I need help on this question:
Light bulbs are often assumed to obey Ohm's law. However, this is not really true because their resistance increases substantially as the filament heats up in its "working" state.
A typical flashlight bulb at full brilliance draws a current of approximately 0.5 A when connected to a 3-V voltage source. For this problem, assume that the changing resistance causes the current to be 0.5 A for any voltage between 2 and 3 V.
Suppose this flashlight bulb is attached to a capacitor as shown in the circuit from the problem introduction. If the capacitor has a capacitance of 3 F (an unusually large but not unrealistic value) and is initially charged to 3 V, how long will it take for the voltage across the flashlight bulb to drop to 2 V (where the bulb will be orange and dim)? Call this time tbright.
Express t_bright numerically in seconds to the nearest integer.
t_bright = 12 seconds
To solve this problem, we need to determine how the voltage across the flashlight bulb changes over time when connected to the given capacitor. We can use the concept of time constant, which represents the time it takes for the voltage across a capacitor to change by approximately 63.2% of its initial value.
The time constant (τ) is given by the equation: τ = R * C, where R is the resistance and C is the capacitance. In this problem, we are given the capacitance of the capacitor as 3 F.
The resistance of the flashlight bulb is not constant, but we are told that it draws a current of approximately 0.5 A for any voltage between 2 V and 3 V. To find an equivalent resistance that would give us the same current of 0.5 A at 3 V, we can use Ohm's law: R = V / I.
So, R = 3 V / 0.5 A = 6 Ω.
Now that we have the resistance (R) and capacitance (C), we can calculate the time constant (τ):
τ = R * C = 6 Ω * 3 F = 18 s.
The time constant represents the time it takes for the voltage across the flashlight bulb to decrease to approximately 37% of its initial value. In other words, after one time constant (τ), the voltage across the bulb drops from 3 V to 3 V * 0.368 = 1.104 V.

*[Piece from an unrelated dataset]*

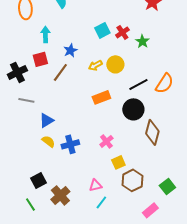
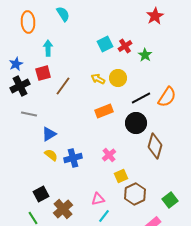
blue star: (70, 50) -> (16, 64), moved
yellow arrow: (95, 65) -> (98, 79), turned 56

To find the time it takes for the voltage across the bulb to drop from 3 V to 2 V (i.e., from full brilliance to orange and dim), we can set up the following equation:
2 V = 3 V * e^(-t/τ),
where t is the time we want to find.
Rearranging the equation, we get:
e^(-t/τ) = 2/3.
Taking the natural logarithm (ln) of both sides:
-t/τ = ln(2/3).
Solving for t:
t = -τ * ln(2/3).
Plugging in the value for τ, we can calculate:
t = -18 s * ln(2/3) ≈ 6.24 s.
Rounding to the nearest integer, the time it takes for the voltage across the flashlight bulb to drop to 2 V is approximately 6 seconds.
To solve this problem, we can use the equation that relates voltage, current, and time for a capacitor discharge. The equation is:
V = V₀ * e^(-t/RC)
where:
- V is the voltage across the capacitor at time t
- V₀ is the initial voltage across the capacitor
- e is the base of the natural logarithm (approximately 2.71828)
- t is the time in seconds
- R is the resistance (changing in this case due to the filament heating up)
- C is the capacitance
In this case, we want to find the time it takes for the voltage across the flashlight bulb to drop to 2 V. The initial voltage is 3 V, the final voltage is 2 V, the capacitance is 3 F, and the resistance is not provided directly.
Since the problem states that the current through the bulb is 0.5 A for any voltage between 2 and 3 V, we can assume that the resistance is constant at any voltage within this range. Therefore, we can use Ohm's Law to derive the resistance:
R = V / I = 3 V / 0.5 A = 6 Ω
Now we can substitute the values into the equation and solve for t:
2 V = 3 V * e^(-t / (6 Ω * 3 F))
To solve for t, we need to isolate it. Starting by dividing both sides by 3 V:
2/3 = e^(-t / (6 Ω * 3 F))
Taking the natural logarithm (ln) of both sides to remove the exponential:
ln(2/3) = -t / (6 Ω * 3 F)
Now, we can solve for t by isolating it:
t = -ln(2/3) * (6 Ω * 3 F)
Using a calculator, we can find the value of t:
t ≈ -ln(2/3) * (6 Ω * 3 F) ≈ 3.1976 s
Rounding to the nearest integer, the time it takes for the voltage across the flashlight bulb to drop to 2 V is approximately 3 seconds.